> [How to complete this task]:
The data must be returned exactly. No line may be left out.

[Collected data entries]

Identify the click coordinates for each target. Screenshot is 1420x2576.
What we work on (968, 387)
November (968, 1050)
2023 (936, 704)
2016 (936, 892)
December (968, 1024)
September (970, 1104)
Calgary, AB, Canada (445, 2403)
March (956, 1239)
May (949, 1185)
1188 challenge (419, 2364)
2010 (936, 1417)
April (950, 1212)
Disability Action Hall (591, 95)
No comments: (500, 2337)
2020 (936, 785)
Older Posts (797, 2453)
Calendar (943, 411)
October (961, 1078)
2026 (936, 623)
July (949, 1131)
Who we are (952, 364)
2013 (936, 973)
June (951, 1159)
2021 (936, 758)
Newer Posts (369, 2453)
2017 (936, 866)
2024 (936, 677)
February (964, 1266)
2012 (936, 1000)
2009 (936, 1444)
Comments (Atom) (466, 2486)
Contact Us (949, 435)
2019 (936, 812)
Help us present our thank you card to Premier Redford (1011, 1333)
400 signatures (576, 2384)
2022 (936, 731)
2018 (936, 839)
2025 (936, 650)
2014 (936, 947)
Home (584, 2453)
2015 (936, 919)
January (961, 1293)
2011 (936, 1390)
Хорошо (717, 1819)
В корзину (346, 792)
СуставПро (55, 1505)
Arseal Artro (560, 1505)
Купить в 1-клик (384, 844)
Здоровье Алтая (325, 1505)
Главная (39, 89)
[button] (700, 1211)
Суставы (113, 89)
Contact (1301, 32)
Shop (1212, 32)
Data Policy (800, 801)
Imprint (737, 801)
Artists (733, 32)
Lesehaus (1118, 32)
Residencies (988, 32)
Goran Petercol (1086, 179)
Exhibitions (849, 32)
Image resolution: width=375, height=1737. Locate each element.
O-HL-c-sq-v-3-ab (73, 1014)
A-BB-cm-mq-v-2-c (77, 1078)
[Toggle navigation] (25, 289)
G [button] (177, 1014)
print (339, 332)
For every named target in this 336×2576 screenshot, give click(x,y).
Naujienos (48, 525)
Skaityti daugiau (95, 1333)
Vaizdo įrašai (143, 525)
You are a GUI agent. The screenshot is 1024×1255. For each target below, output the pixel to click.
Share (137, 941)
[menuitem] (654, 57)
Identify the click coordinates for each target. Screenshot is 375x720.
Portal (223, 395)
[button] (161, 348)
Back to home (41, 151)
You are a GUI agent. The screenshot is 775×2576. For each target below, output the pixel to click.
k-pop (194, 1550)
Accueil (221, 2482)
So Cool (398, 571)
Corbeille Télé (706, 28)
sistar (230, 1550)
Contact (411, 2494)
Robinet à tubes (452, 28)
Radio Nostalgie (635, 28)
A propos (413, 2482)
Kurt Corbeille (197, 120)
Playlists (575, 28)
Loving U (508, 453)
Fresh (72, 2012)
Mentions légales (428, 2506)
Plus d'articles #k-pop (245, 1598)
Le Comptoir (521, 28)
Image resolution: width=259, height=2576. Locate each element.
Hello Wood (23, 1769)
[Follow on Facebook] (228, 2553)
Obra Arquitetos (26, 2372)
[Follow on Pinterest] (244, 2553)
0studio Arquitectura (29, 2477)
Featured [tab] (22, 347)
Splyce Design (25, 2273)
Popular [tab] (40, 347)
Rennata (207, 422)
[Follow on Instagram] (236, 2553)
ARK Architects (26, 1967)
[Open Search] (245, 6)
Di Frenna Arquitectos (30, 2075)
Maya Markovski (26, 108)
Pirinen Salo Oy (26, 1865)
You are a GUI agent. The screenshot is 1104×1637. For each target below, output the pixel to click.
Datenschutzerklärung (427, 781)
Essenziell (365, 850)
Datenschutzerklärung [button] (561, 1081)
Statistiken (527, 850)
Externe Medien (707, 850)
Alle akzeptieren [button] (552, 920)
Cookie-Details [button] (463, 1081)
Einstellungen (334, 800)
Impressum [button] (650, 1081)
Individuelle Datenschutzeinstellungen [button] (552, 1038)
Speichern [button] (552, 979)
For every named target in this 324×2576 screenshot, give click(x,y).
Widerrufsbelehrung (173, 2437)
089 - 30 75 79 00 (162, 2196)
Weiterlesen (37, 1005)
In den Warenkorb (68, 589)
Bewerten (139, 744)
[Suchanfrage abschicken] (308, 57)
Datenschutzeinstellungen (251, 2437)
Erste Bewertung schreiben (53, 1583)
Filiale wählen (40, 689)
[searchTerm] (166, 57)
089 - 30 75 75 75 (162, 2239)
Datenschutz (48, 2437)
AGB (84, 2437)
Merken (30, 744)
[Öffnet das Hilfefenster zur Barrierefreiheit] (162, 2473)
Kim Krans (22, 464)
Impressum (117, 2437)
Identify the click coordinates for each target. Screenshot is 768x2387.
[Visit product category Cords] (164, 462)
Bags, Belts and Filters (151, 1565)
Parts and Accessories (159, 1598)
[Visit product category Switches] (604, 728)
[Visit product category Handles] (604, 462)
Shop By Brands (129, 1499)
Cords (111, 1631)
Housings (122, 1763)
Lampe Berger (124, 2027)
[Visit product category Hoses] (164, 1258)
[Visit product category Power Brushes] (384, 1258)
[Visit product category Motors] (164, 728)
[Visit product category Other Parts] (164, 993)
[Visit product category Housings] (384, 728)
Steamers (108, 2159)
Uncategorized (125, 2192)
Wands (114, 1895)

> [Answer for the task]:
Identify the click coordinates for each target. Screenshot is 1420x2576.
What we work on (968, 387)
November (968, 1050)
2023 (936, 704)
2016 (936, 892)
December (968, 1024)
September (970, 1104)
Calgary, AB, Canada (445, 2403)
March (956, 1239)
May (949, 1185)
1188 challenge (419, 2364)
2010 (936, 1417)
April (950, 1212)
Disability Action Hall (591, 95)
No comments: (500, 2337)
2020 (936, 785)
Older Posts (797, 2453)
Calendar (943, 411)
October (961, 1078)
2026 (936, 623)
July (949, 1131)
Who we are (952, 364)
2013 (936, 973)
June (951, 1159)
2021 (936, 758)
Newer Posts (369, 2453)
2017 (936, 866)
2024 (936, 677)
February (964, 1266)
2012 (936, 1000)
2009 (936, 1444)
Comments (Atom) (466, 2486)
Contact Us (949, 435)
2019 (936, 812)
Help us present our thank you card to Premier Redford (1011, 1333)
400 signatures (576, 2384)
2022 (936, 731)
2018 (936, 839)
2025 (936, 650)
2014 (936, 947)
Home (584, 2453)
2015 (936, 919)
January (961, 1293)
2011 (936, 1390)
Хорошо (717, 1819)
В корзину (346, 792)
СуставПро (55, 1505)
Arseal Artro (560, 1505)
Купить в 1-клик (384, 844)
Здоровье Алтая (325, 1505)
Главная (39, 89)
[button] (700, 1211)
Суставы (113, 89)
Contact (1301, 32)
Shop (1212, 32)
Data Policy (800, 801)
Imprint (737, 801)
Artists (733, 32)
Lesehaus (1118, 32)
Residencies (988, 32)
Goran Petercol (1086, 179)
Exhibitions (849, 32)
Image resolution: width=375, height=1737. Locate each element.
O-HL-c-sq-v-3-ab (73, 1014)
A-BB-cm-mq-v-2-c (77, 1078)
[Toggle navigation] (25, 289)
G [button] (177, 1014)
print (339, 332)
For every named target in this 336×2576 screenshot, give click(x,y).
Naujienos (48, 525)
Skaityti daugiau (95, 1333)
Vaizdo įrašai (143, 525)
You are a GUI agent. The screenshot is 1024×1255. For each target below, output the pixel to click.
Share (137, 941)
[menuitem] (654, 57)
Identify the click coordinates for each target. Screenshot is 375x720.
Portal (223, 395)
[button] (161, 348)
Back to home (41, 151)
You are a GUI agent. The screenshot is 775×2576. For each target below, output the pixel to click.
k-pop (194, 1550)
Accueil (221, 2482)
So Cool (398, 571)
Corbeille Télé (706, 28)
sistar (230, 1550)
Contact (411, 2494)
Robinet à tubes (452, 28)
Radio Nostalgie (635, 28)
A propos (413, 2482)
Kurt Corbeille (197, 120)
Playlists (575, 28)
Loving U (508, 453)
Fresh (72, 2012)
Mentions légales (428, 2506)
Plus d'articles #k-pop (245, 1598)
Le Comptoir (521, 28)
Image resolution: width=259, height=2576. Locate each element.
Hello Wood (23, 1769)
[Follow on Facebook] (228, 2553)
Obra Arquitetos (26, 2372)
[Follow on Pinterest] (244, 2553)
0studio Arquitectura (29, 2477)
Featured [tab] (22, 347)
Splyce Design (25, 2273)
Popular [tab] (40, 347)
Rennata (207, 422)
[Follow on Instagram] (236, 2553)
ARK Architects (26, 1967)
[Open Search] (245, 6)
Di Frenna Arquitectos (30, 2075)
Maya Markovski (26, 108)
Pirinen Salo Oy (26, 1865)
You are a GUI agent. The screenshot is 1104×1637. For each target below, output the pixel to click.
Datenschutzerklärung (427, 781)
Essenziell (365, 850)
Datenschutzerklärung [button] (561, 1081)
Statistiken (527, 850)
Externe Medien (707, 850)
Alle akzeptieren [button] (552, 920)
Cookie-Details [button] (463, 1081)
Einstellungen (334, 800)
Impressum [button] (650, 1081)
Individuelle Datenschutzeinstellungen [button] (552, 1038)
Speichern [button] (552, 979)
For every named target in this 324×2576 screenshot, give click(x,y).
Widerrufsbelehrung (173, 2437)
089 - 30 75 79 00 (162, 2196)
Weiterlesen (37, 1005)
In den Warenkorb (68, 589)
Bewerten (139, 744)
[Suchanfrage abschicken] (308, 57)
Datenschutzeinstellungen (251, 2437)
Erste Bewertung schreiben (53, 1583)
Filiale wählen (40, 689)
[searchTerm] (166, 57)
089 - 30 75 75 75 (162, 2239)
Datenschutz (48, 2437)
AGB (84, 2437)
Merken (30, 744)
[Öffnet das Hilfefenster zur Barrierefreiheit] (162, 2473)
Kim Krans (22, 464)
Impressum (117, 2437)
Identify the click coordinates for each target. Screenshot is 768x2387.
[Visit product category Cords] (164, 462)
Bags, Belts and Filters (151, 1565)
Parts and Accessories (159, 1598)
[Visit product category Switches] (604, 728)
[Visit product category Handles] (604, 462)
Shop By Brands (129, 1499)
Cords (111, 1631)
Housings (122, 1763)
Lampe Berger (124, 2027)
[Visit product category Hoses] (164, 1258)
[Visit product category Power Brushes] (384, 1258)
[Visit product category Motors] (164, 728)
[Visit product category Other Parts] (164, 993)
[Visit product category Housings] (384, 728)
Steamers (108, 2159)
Uncategorized (125, 2192)
Wands (114, 1895)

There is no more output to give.